Re: JSON Schema (json-schema.org) support? from David I. Lehn on 2013-08-15 (public-linked-json@w3.org from August 2013)

From: David I. Lehn <dil@lehn.org>
Date: Thu, 15 Aug 2013 16:24:43 -0400
To: Edwin Shao <eshao@eshao.es>
Cc: Linked JSON <public-linked-json@w3.org>
Message-ID: <CADcbRRN2y-Gx27HN2sav3va6_53UDYo4CK0i5QmXdQJ7iPZ84w@mail.gmail.com>

On Thu, Aug 15, 2013 at 6:54 AM, Edwin Shao <eshao@eshao.es> wrote:
> It strikes me that JSON-LD and JSON Schema are quite complementary. The
> first provides context, metadata, and a standard graph traversal mechanism.
> The second provides a way to describe and validate a given JSON object.
>

Although they may seem to work well together at first, there are some
considerable limitations in using JSON Schema as a long term solution
for JSON-LD description and validation.  Despite this, our PaySwarm
server code currently uses JSON Schema for validation so I'm familiar
with the idea and how it can work with some limitations.

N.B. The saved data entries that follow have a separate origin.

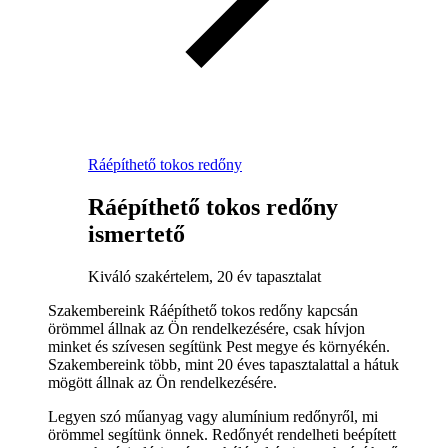
Ráépíthető tokos redőny
Ráépíthető tokos redőny
ismertető
Kiváló szakértelem, 20 év tapasztalat
Szakembereink Ráépíthető tokos redőny kapcsán
örömmel állnak az Ön rendelkezésére, csak hívjon
minket és szívesen segítünk Pest megye és környékén.
Szakembereink több, mint 20 éves tapasztalattal a hátuk
mögött állnak az Ön rendelkezésére.
Legyen szó műanyag vagy alumínium redőnyről, mi
örömmel segítünk önnek. Redőnyét rendelheti beépített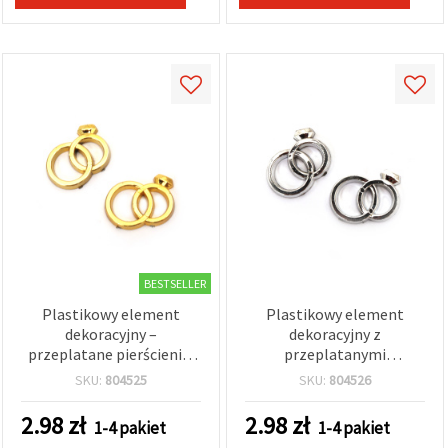
BESTSELLER
Plastikowy element
Plastikowy element
dekoracyjny –
dekoracyjny z
przeplatane pierścienie,
przeplatanymi
kolor złoty, 27x21 mm, 10
pierścieniami, kolor
SKU:
804525
SKU:
804526
szt.
srebrny, 27x21 mm - 10
szt.
2.98
zł
2.98
zł
1-4 pakiet
1-4 pakiet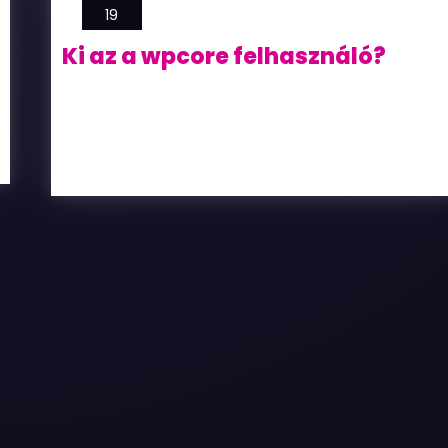
19
Ki az a wpcore felhasználó?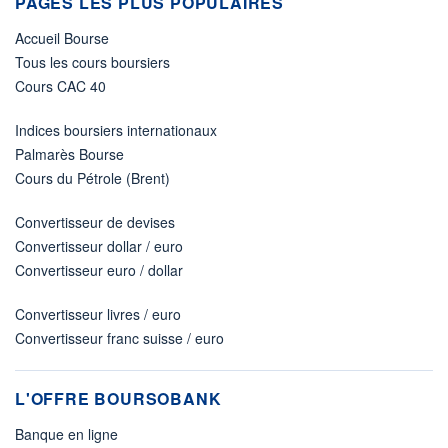
PAGES LES PLUS POPULAIRES
Accueil Bourse
Tous les cours boursiers
Cours CAC 40
Indices boursiers internationaux
Palmarès Bourse
Cours du Pétrole (Brent)
Convertisseur de devises
Convertisseur dollar / euro
Convertisseur euro / dollar
Convertisseur livres / euro
Convertisseur franc suisse / euro
L'OFFRE BOURSOBANK
Banque en ligne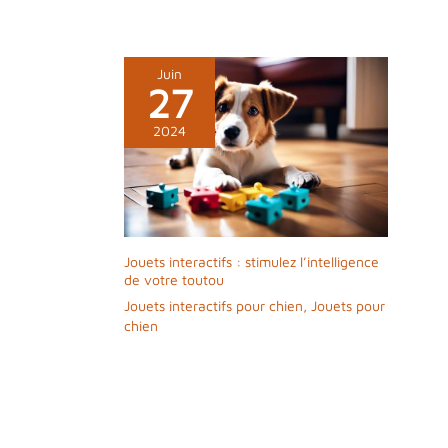
SÉCURISÉ - 1)
Branchez le
cordon USB sur
une prise de
Juin
courant. 2)
27
Téléchargez
l'application
2024
Furbo. 3)
Connectez-vous
au WiFi de votre
maison. La
caméra pour
chien Furbo 360°
Jouets interactifs : stimulez l’intelligence
utilise un
de votre toutou
cryptage des
Jouets interactifs pour chien
,
Jouets pour
données
chien
bancaires pour
garantir la
confidentialité de
celles-ci. Activez
la vérification en
2 étapes pour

The main issue is that JSON Schema describes and validates JSON with a
known structure.  But JSON-LD is a flexible serialization of graph
data.  In the general sense, this makes the two somewhat incompatible.
 There are many ways to serialize JSON-LD data which are all
equivalent at a low level.  But (any sane use of) JSON Schema only
works if the data is serialized with a certain structure.  In order to
properly validate arbitrary JSON-LD data with JSON Schema, you first
need to make a pass with something like the framing algorithm that is
a work-in-progress spec.  That would give you a structure that you
could then validate.  I'm not sure the framing algorithm or code was
optimized for this sort of use but maybe could be.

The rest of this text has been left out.